Cueto was in the business of exporting leather goods to South America, but in Cuba he made his fortune making military boots for the United States in the Second World War. He built his wife a white mansion in 1936 called Villa Mary, which became their home. It was filled with Napoleon III furniture and chandeliers, and a Steinway grand piano, becoming a gathering place for visiting artists and singers, such as Frank Sinatra and Nat King Cole. In those days, under the rule of President Fulgencio Batista, the island was known as "a millionaires' paradise". They became part of local society, and helped to found the Havana Philharmonic Orchestra and an orphanage for boys. Then in 1951 her husband died, and her life changed drastically under Fidel Castro's revolution of 1959.
The US imposed a trade embargo against Cuba in 1962, causing her U.S. bank account of about 4 million dollars to be frozen. Unable to touch her money, things became worse when Castro confiscated her island holdings, and granted her a monthly pension of 200 pesos. While free to return to Newfoundland—by then a part of Canada—or to the United States, she vowed never to leave the Island, for that was her home. Despite trips back to St. John's where parties would be held for her, she felt that the weather was too cold, and so she continued to live in Cuba in poverty, a relic from days gone by.
Her neighbors had left the island long before, and their mansions were converted into embassy residences. Peacocks continued to strut under the palm trees in her large garden.

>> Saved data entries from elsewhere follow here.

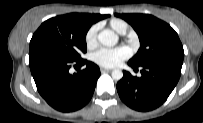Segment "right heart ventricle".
Returning <instances> with one entry per match:
<instances>
[{"label":"right heart ventricle","instance_id":"1","mask_svg":"<svg viewBox=\"0 0 203 123\" xmlns=\"http://www.w3.org/2000/svg\"><path fill=\"white\" fill-rule=\"evenodd\" d=\"M110 25L118 33H120L124 29H127V24L123 20H120V19L111 20Z\"/></svg>","mask_w":203,"mask_h":123}]
</instances>
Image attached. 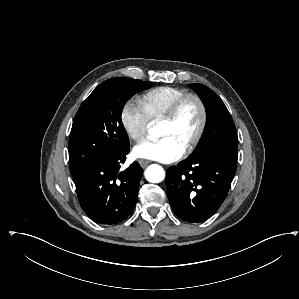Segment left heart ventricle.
<instances>
[{
	"label": "left heart ventricle",
	"mask_w": 299,
	"mask_h": 299,
	"mask_svg": "<svg viewBox=\"0 0 299 299\" xmlns=\"http://www.w3.org/2000/svg\"><path fill=\"white\" fill-rule=\"evenodd\" d=\"M200 123V109L194 100H189L182 108L178 119L173 123L162 122L160 137H170L183 148L196 134Z\"/></svg>",
	"instance_id": "obj_1"
}]
</instances>
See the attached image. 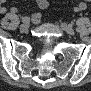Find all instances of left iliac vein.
Masks as SVG:
<instances>
[{
    "label": "left iliac vein",
    "mask_w": 91,
    "mask_h": 91,
    "mask_svg": "<svg viewBox=\"0 0 91 91\" xmlns=\"http://www.w3.org/2000/svg\"><path fill=\"white\" fill-rule=\"evenodd\" d=\"M61 27H62V29H63L66 33H68L69 35H74V34H75L74 29H73V28H69V27H68V24H66V23H62V24H61Z\"/></svg>",
    "instance_id": "obj_1"
}]
</instances>
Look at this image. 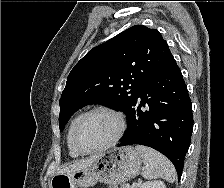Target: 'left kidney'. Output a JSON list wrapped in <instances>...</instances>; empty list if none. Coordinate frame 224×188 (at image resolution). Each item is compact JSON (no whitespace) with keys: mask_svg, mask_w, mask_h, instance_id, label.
<instances>
[{"mask_svg":"<svg viewBox=\"0 0 224 188\" xmlns=\"http://www.w3.org/2000/svg\"><path fill=\"white\" fill-rule=\"evenodd\" d=\"M139 188H166V186L162 181L154 180L141 184Z\"/></svg>","mask_w":224,"mask_h":188,"instance_id":"obj_1","label":"left kidney"}]
</instances>
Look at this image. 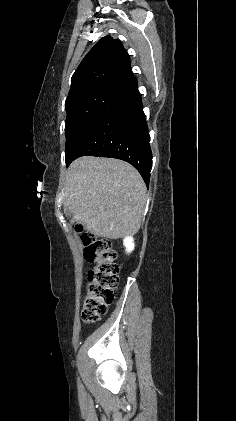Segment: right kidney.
Returning <instances> with one entry per match:
<instances>
[{
    "mask_svg": "<svg viewBox=\"0 0 236 421\" xmlns=\"http://www.w3.org/2000/svg\"><path fill=\"white\" fill-rule=\"evenodd\" d=\"M124 247H126V253H131V251H134L135 245L132 237H126V239H124Z\"/></svg>",
    "mask_w": 236,
    "mask_h": 421,
    "instance_id": "ca27d5eb",
    "label": "right kidney"
}]
</instances>
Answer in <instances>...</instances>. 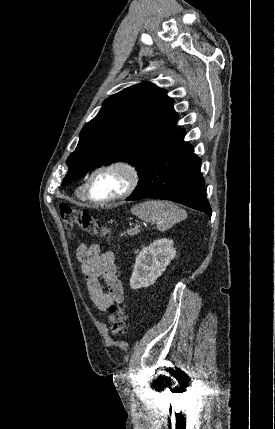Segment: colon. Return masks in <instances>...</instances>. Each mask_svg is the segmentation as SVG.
<instances>
[{
	"instance_id": "colon-1",
	"label": "colon",
	"mask_w": 275,
	"mask_h": 429,
	"mask_svg": "<svg viewBox=\"0 0 275 429\" xmlns=\"http://www.w3.org/2000/svg\"><path fill=\"white\" fill-rule=\"evenodd\" d=\"M60 217L64 227L68 231L80 229L83 232L96 235L103 239H108L111 235L109 226L96 220L88 211L72 207L66 203L59 205ZM109 321L112 334L123 335L126 332V314L124 307L113 304L108 309Z\"/></svg>"
}]
</instances>
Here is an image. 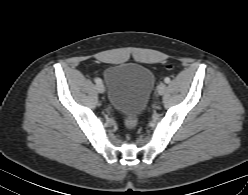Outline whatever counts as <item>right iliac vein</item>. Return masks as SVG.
Here are the masks:
<instances>
[{
    "label": "right iliac vein",
    "mask_w": 248,
    "mask_h": 195,
    "mask_svg": "<svg viewBox=\"0 0 248 195\" xmlns=\"http://www.w3.org/2000/svg\"><path fill=\"white\" fill-rule=\"evenodd\" d=\"M96 90L99 92V93H103L105 91V88L103 86V84H97L96 85Z\"/></svg>",
    "instance_id": "63e3f726"
}]
</instances>
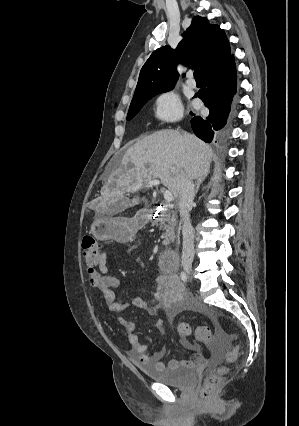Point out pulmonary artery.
Wrapping results in <instances>:
<instances>
[{
    "label": "pulmonary artery",
    "mask_w": 299,
    "mask_h": 426,
    "mask_svg": "<svg viewBox=\"0 0 299 426\" xmlns=\"http://www.w3.org/2000/svg\"><path fill=\"white\" fill-rule=\"evenodd\" d=\"M187 85L191 88H195L196 87V82L193 79L192 75H189L187 81H186Z\"/></svg>",
    "instance_id": "e3ab8cb5"
}]
</instances>
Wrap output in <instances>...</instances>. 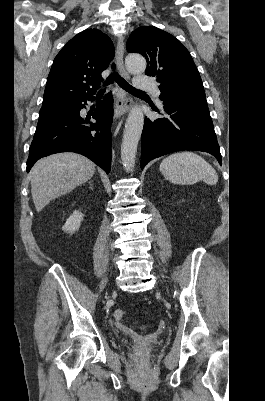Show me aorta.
Here are the masks:
<instances>
[{
    "label": "aorta",
    "instance_id": "762f6f07",
    "mask_svg": "<svg viewBox=\"0 0 265 401\" xmlns=\"http://www.w3.org/2000/svg\"><path fill=\"white\" fill-rule=\"evenodd\" d=\"M125 64L129 72H144L146 60L141 54H128ZM144 114L139 106L131 108L125 122L123 140L121 144V160L126 170H132L135 164L138 142L143 130Z\"/></svg>",
    "mask_w": 265,
    "mask_h": 401
}]
</instances>
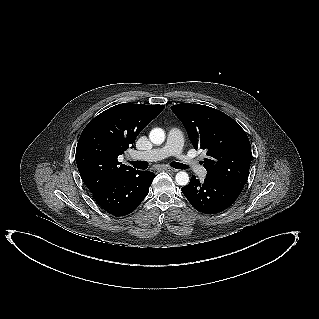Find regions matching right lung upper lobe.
I'll return each mask as SVG.
<instances>
[{
    "instance_id": "1",
    "label": "right lung upper lobe",
    "mask_w": 319,
    "mask_h": 319,
    "mask_svg": "<svg viewBox=\"0 0 319 319\" xmlns=\"http://www.w3.org/2000/svg\"><path fill=\"white\" fill-rule=\"evenodd\" d=\"M164 107L124 103L107 109L89 122L77 144L76 163L90 192L135 170L120 165L118 156L133 147L138 134Z\"/></svg>"
}]
</instances>
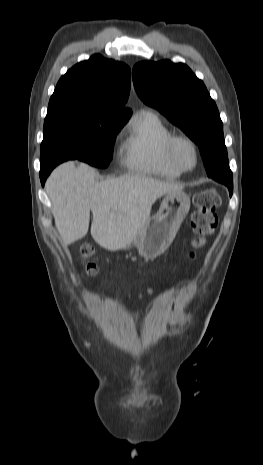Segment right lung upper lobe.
Segmentation results:
<instances>
[{
    "mask_svg": "<svg viewBox=\"0 0 263 465\" xmlns=\"http://www.w3.org/2000/svg\"><path fill=\"white\" fill-rule=\"evenodd\" d=\"M130 83L131 70L127 65L96 54L60 78L48 108L79 106L131 115V110L124 106Z\"/></svg>",
    "mask_w": 263,
    "mask_h": 465,
    "instance_id": "obj_1",
    "label": "right lung upper lobe"
}]
</instances>
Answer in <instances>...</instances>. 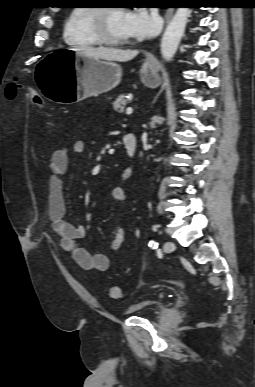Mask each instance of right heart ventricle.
<instances>
[{
    "instance_id": "1",
    "label": "right heart ventricle",
    "mask_w": 255,
    "mask_h": 387,
    "mask_svg": "<svg viewBox=\"0 0 255 387\" xmlns=\"http://www.w3.org/2000/svg\"><path fill=\"white\" fill-rule=\"evenodd\" d=\"M93 9L91 6H76L70 11L63 28V39L67 45L83 49L101 44L91 26Z\"/></svg>"
}]
</instances>
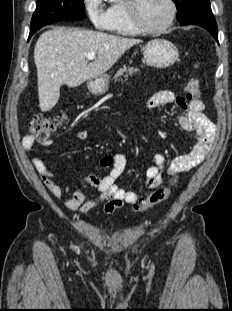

The mansion now still retains the elegance and graceful atmosphere that Mary so carefully maintained for more than seven decades.

Later years

In 2002 she broke her hip and used a wheelchair, but continued to wear a satin dress, silk blouse, chiffon scarf and lipstick to greet her visitors.
With the need for more money due to her medical problems, some measure of relief came in 2007 through a Canadian diplomat. Washington allowed her to draw from her inheritance $96 a month. "I don't even want to buy candy," she declared in her distinctive Newfoundland Irish accent. Mary's caregiver was godson Elio, who lived with Mary and looked after her night and day for several decades. Sadly, each time Mary was hospitalized in the Havana medical facilities set aside for tourists, Elio had to seek the help of the Government of Canada to intervene and free up Mary's own money from a frozen U.S. account to pay the medical bills, on a case-by-case basis.
Reminders of her long life were on the walls where framed telegrams hung from Queen Elizabeth II and Pope John Paul II, congratulating her on her 100th birthday, and photographs on the table showed her with the conductor Sir Thomas Beecham and the guitarist Andrés Segovia.
Asked whether she approved of Fidel Castro and his revolution, she did concede that poverty and illiteracy ended with his rule.

Death

She died on Friday, April 3, 2009, just 24 days short of her 109th birthday, and was buried next to her husband in a white marble crypt in the Necropolis Cristóbal Colón, in Havana.